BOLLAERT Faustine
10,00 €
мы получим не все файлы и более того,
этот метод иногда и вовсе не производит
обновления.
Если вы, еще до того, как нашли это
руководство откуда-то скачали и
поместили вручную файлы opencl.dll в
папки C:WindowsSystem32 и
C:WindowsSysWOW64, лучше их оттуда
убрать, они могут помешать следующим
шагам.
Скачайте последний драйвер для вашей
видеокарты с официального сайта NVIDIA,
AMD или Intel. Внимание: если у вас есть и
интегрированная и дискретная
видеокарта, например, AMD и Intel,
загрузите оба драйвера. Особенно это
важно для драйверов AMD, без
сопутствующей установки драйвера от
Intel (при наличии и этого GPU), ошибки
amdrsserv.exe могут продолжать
---
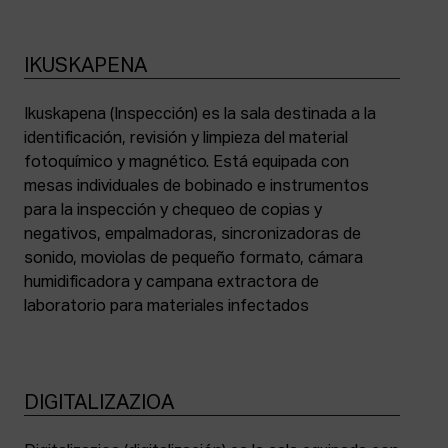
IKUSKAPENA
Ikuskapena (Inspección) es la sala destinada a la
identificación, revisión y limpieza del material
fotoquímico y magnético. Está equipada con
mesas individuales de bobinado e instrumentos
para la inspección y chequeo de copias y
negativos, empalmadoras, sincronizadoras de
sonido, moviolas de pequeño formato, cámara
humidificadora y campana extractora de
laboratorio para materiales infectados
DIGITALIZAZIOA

-- What is expected --
Could you restate word for word the lines above from the one containing "identificación, revisión y" through the one containing "DIGITALIZAZIOA", both included, and nothing else?

-- Solution to this exercise --
identificación, revisión y limpieza del material
fotoquímico y magnético. Está equipada con
mesas individuales de bobinado e instrumentos
para la inspección y chequeo de copias y
negativos, empalmadoras, sincronizadoras de
sonido, moviolas de pequeño formato, cámara
humidificadora y campana extractora de
laboratorio para materiales infectados
DIGITALIZAZIOA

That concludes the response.